There’s a very nice moon pic as a payoff in “Can’t You Sleep, Little Bear?” Altogether a cozy book.

TheresaK's avatar

I had this happen to me. My five year old threw a temper tantrum because I went to the store without taking her. She had the windows open and was shouting out the window. And my next door neighbors called the cops, those assholes.

TheresaK's avatar

When potty training I would sing: "Pee, all that you can pee, make some water, in the po-o-o-ty!"

Argentus's avatar

I think I know the exact Jonah song. I have a lot of reliably obnoxious songs I learned at Vacation Bible School I can break out if I need an obnoxious song for some reason.

J V's avatar

> pills aren’t food and you shouldn’t eat them

I think toddlers must be programmed to learn from adults what to eat and what not to eat. But maybe in a way that's a bad match for pills, eg "put everything in your mouth and see what happens" or "copy what adults do"

Emma Anholt's avatar

With our kid, "I'm hungry!" at 7:57 every damn night has mostly resolved. Not through any successful strategy on our part, just by him turning 7. I know this sucks to hear right now, 7 - 2 is a horrifyingly large number.

(We also came to the conclusion that our kid will not in fact cry it out. He will cry until he's shaking in terror at having been abandoned. Cry it out was the absolute worst advice for our kid, still regret trying it. But it worked like a charm for our friend's kid -- they barely had to do anything. So we just snuggle in bed every night until he's well asleep, and now we think "get the snugs while they last, some day he'll be a teenager and he won't want this.")

Good luck.

Zanni's avatar

Children in dangerous environments (like, say, the Savannah before we had weapons) learn to be quiet, very very early.

So I don't think toddlers' shouting is evolutionarily motivated.

I am curious as to how many modes toddlers have. Is it just two? Screams at everything, or quiet like a mouse? Or are there intermediaries that are natural equilibria? (Aka: do all toddlers in Japan/France scream at everything?)

Sanjay's avatar

From https://slatestarcodex.com/2017/10/02/different-worlds/ :

> We both got the same types of cases. We were both practicing the same kinds of therapy. We were both in the same training program, studying under the same teachers. But our experiences were totally different. In particular, all her patients had dramatic emotional meltdowns, and all my patients gave calm and considered analyses of their problems, as if they were lecturing on a particularly boring episode from 19th-century Norwegian history.

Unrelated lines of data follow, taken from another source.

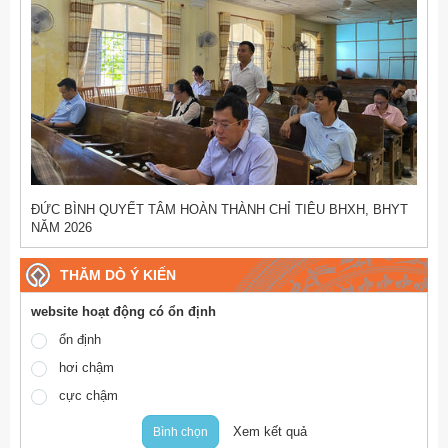
ĐỨC BÌNH QUYẾT TÂM HOÀN THÀNH CHỈ TIÊU BHXH, BHYT
NĂM 2026
THĂM DÒ Ý KIẾN
website hoạt động có ổn định
ổn định
hơi chậm
cực chậm
Xem kết quả
Bình chọn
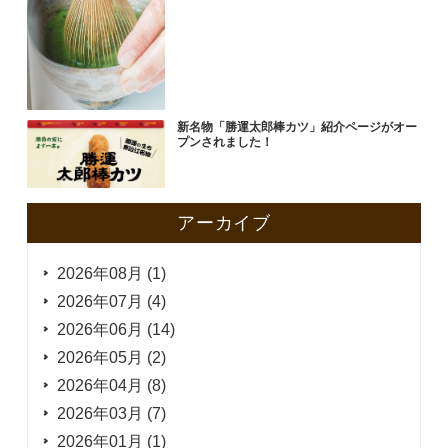
新名物「勝運太郎棒カツ」紹介ページがオー
プンされました！
アーカイブ
2026年08月 (1)
2026年07月 (4)
2026年06月 (14)
2026年05月 (2)
2026年04月 (8)
2026年03月 (7)
2026年01月 (1)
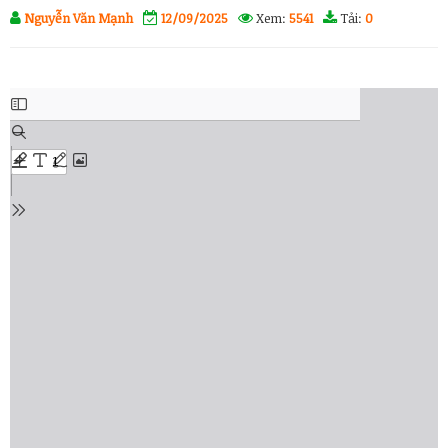
Nguyễn Văn Mạnh
12/09/2025
Xem:
5541
Tải:
0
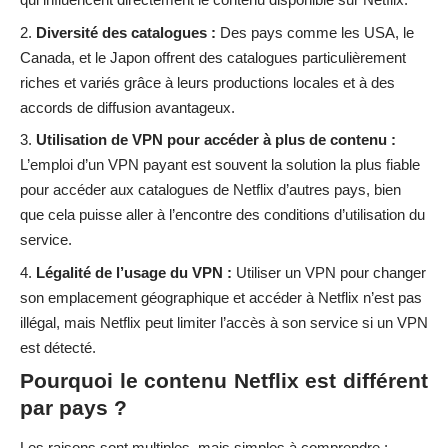
Diversité des catalogues :
Des pays comme les USA, le
Canada, et le Japon offrent des catalogues particulièrement
riches et variés grâce à leurs productions locales et à des
accords de diffusion avantageux.
Utilisation de VPN pour accéder à plus de contenu :
L’emploi d’un VPN payant est souvent la solution la plus fiable
pour accéder aux catalogues de Netflix d’autres pays, bien
que cela puisse aller à l’encontre des conditions d’utilisation du
service.
Légalité de l’usage du VPN :
Utiliser un VPN pour changer
son emplacement géographique et accéder à Netflix n’est pas
illégal, mais Netflix peut limiter l’accès à son service si un VPN
est détecté.
Pourquoi le contenu Netflix est différent
par pays ?
Les raisons sont multiples, mais simples à comprendre :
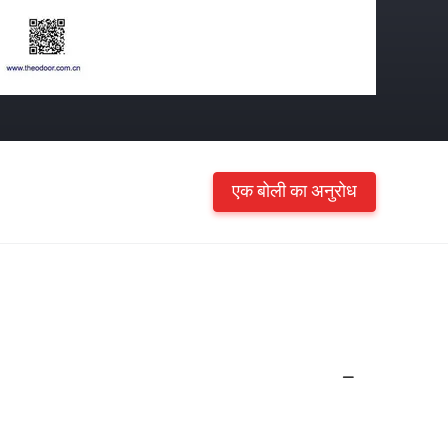
एक बोली का अनुरोध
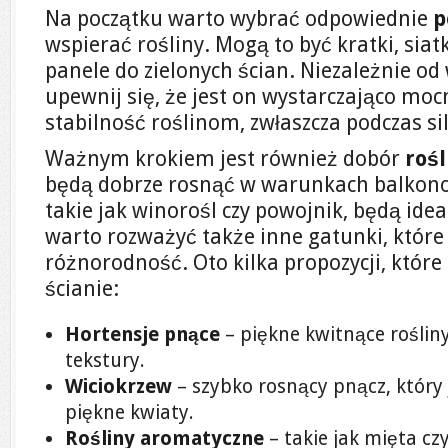
Na początku warto wybrać odpowiednie
p
wspierać rośliny. Mogą to być kratki, siatk
panele do zielonych ścian. Niezależnie o
upewnij się, że jest on wystarczająco moc
stabilność roślinom, zwłaszcza podczas si
Ważnym krokiem jest również dobór
rośl
będą dobrze rosnąć w warunkach balkono
takie jak winorośl czy powojnik, będą id
warto rozważyć także inne gatunki, któ
różnorodność. Oto kilka propozycji, które
ścianie:
Hortensje pnące
– piękne kwitnące rośliny
tekstury.
Wiciokrzew
– szybko rosnący pnącz, który 
piękne kwiaty.
Rośliny aromatyczne
– takie jak mięta czy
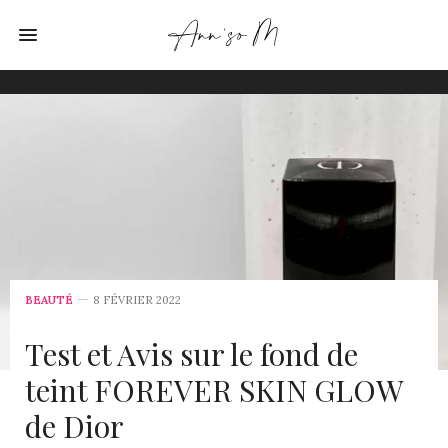
BEAUTÉ
8 FÉVRIER 2022
Test et Avis sur le fond de
teint FOREVER SKIN GLOW
de Dior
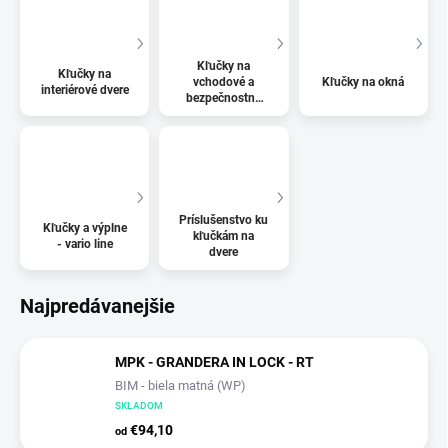
Kľučky na
Kľučky na
vchodové a
Kľučky na okná
interiérové dvere
bezpečnostné
dvere
Príslušenstvo ku
Kľučky a výplne
kľučkám na
- vario line
dvere
Najpredávanejšie
MPK - GRANDERA IN LOCK - RT
BIM - biela matná (WP)
SKLADOM
€94,10
od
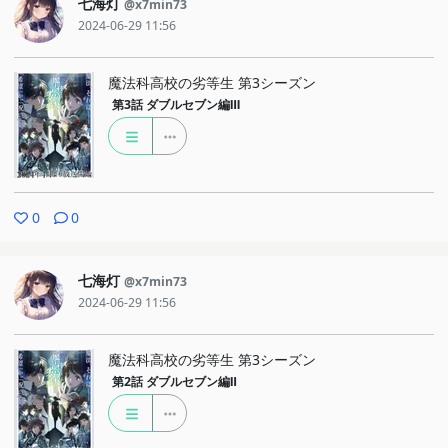
七海灯
@x7min73
2024-06-29 11:56
魔法科高校の劣等生 第3シーズン
第3話
ダブルセブン編Ⅲ
0
0
七海灯
@x7min73
2024-06-29 11:56
魔法科高校の劣等生 第3シーズン
第2話
ダブルセブン編Ⅱ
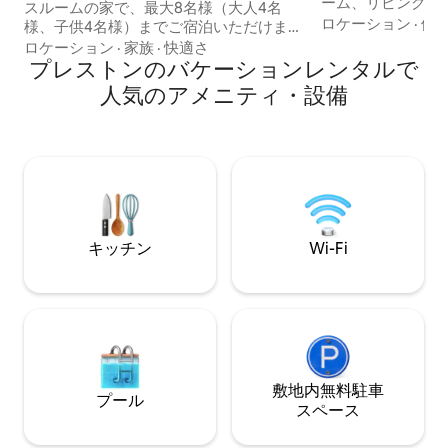
ーム、リビングエリ
スルームの家で、最大8名様（大人4名
は別の寝室、フル
ロケーション
·
価
様、子供4名様）までご宿泊いただけま
エリア、キッチン
す。水辺の素晴らしい日の出の景色で目
ロケーション
·
家族
·
快適さ
き釣り旅行にぴっ
を覚ましましょう。早起きでも夜更かし
プレストンのバケーションレンタルで
た、ご自身のボー
でも、この息をのむような1日の始まりを
人気のアメニティ・設備
マ湖のすべてをお
お見逃しなく。近くのビーチ、ハイキン
できます。 私たちのお部屋は快適でリラ
グトレイル、水泳スポットをお楽しみく
ックスできる場所
ださい。広々としたフェンス付きの裏庭
い飲み物を飲みな
は、屋外でのアクティビティ（全年齢対
楽しみください。
象）や、焚き火を囲んでスモアを食べな
クスして、この訪
がらおしゃべりするのに最適です。家族
い！
旅行に最適です。小型犬は歓迎します
が、キリンはお断りです！
キッチン
Wi-Fi
敷地内無料駐⁠車
プール
ス⁠ペ⁠ー⁠ス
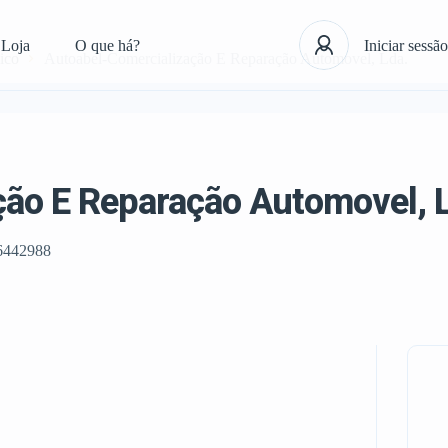
Loja
O que há?
Iniciar sessão
ico
Autoabel-Comercialização E Reparação Automovel, Lda.
ão E Reparação Automovel, 
6442988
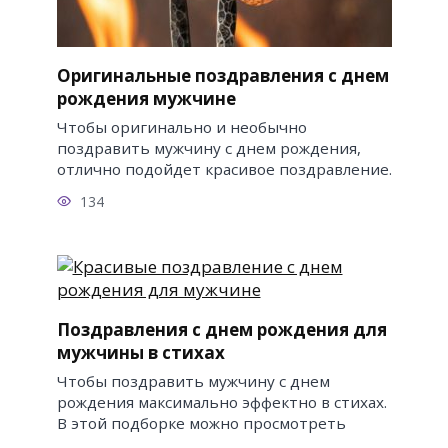
Оригинальные поздравления с днем
рождения мужчине
Чтобы оригинально и необычно
поздравить мужчину с днем рождения,
отлично подойдет красивое поздравление.
134
Поздравления с днем рождения для
мужчины в стихах
Чтобы поздравить мужчину с днем
рождения максимально эффектно в стихах.
В этой подборке можно просмотреть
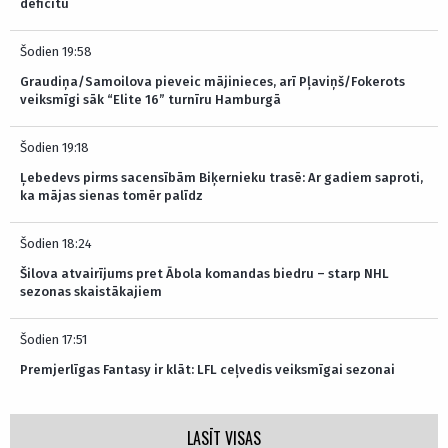
deficītu
Šodien 19:58
Graudiņa/Samoilova pieveic mājinieces, arī Pļaviņš/Fokerots
veiksmīgi sāk “Elite 16” turnīru Hamburgā
Šodien 19:18
Ļebedevs pirms sacensībām Biķernieku trasē: Ar gadiem saproti,
ka mājas sienas tomēr palīdz
Šodien 18:24
Šilova atvairījums pret Ābola komandas biedru – starp NHL
sezonas skaistākajiem
Šodien 17:51
Premjerlīgas Fantasy ir klāt: LFL ceļvedis veiksmīgai sezonai
LASĪT VISAS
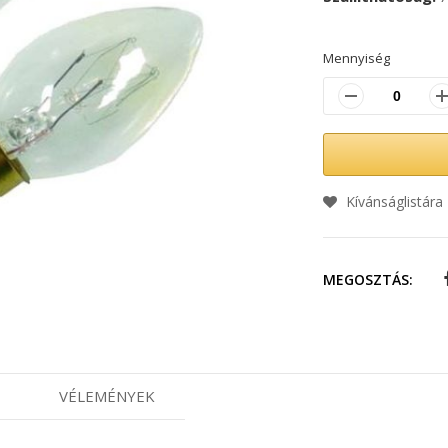
Mennyiség
Kívánságlistára
MEGOSZTÁS:
VÉLEMÉNYEK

> I’m not bragging here. I wish I could get my patients to have dramatic emotional meltdowns. As per the textbooks, there should be a climactic moment where the patient identifies me with their father, then screams at me that I ruined their childhood, then breaks down crying and realizes that she loved her father all along, then ???, and then their depression is cured. I never got that. I tried, I even dropped some hints, like “Maybe this reminds you of your father?” or “Maybe you feel like screaming at me right now?”, but they never took the bait. So I figured the textbooks were misleading, or that this was some kind of super-advanced technique, or that this was among the approximately 100% of things that Freud just pulled out of his ass.

Have you considered that Kai is in cahoots with your professional peers frustrated with your easy way with patients?

Victor's avatar

I lived under a different curse. I followed the parenting strategy of always providing an explanation for the rules I wanted my children to live under. Whenever I had to deny them something, I would give them a reason, worded at a level they could understand. Unfortunately, this taught them to become rules lawyers--whenever they were denied something, they learned that, if they could challenge my rule, or offer an exception that was worded within my explanation, they often could get what they wanted. Now imagine them as teenagers.

God help me, I can't blame anyone else, I did it to myself.

José Vieira's avatar

Unsolicited advice about those 10-minute warnings: make them say it back to you.

You: X minutes then you go to bed

Toddler: ...

You: X minutes and then what?

Toddler: ...

You: X minutes and then what?

Toddler (grudgingly): bed

Boom. Now they know you know they know what's happening. Guaranteed easier job.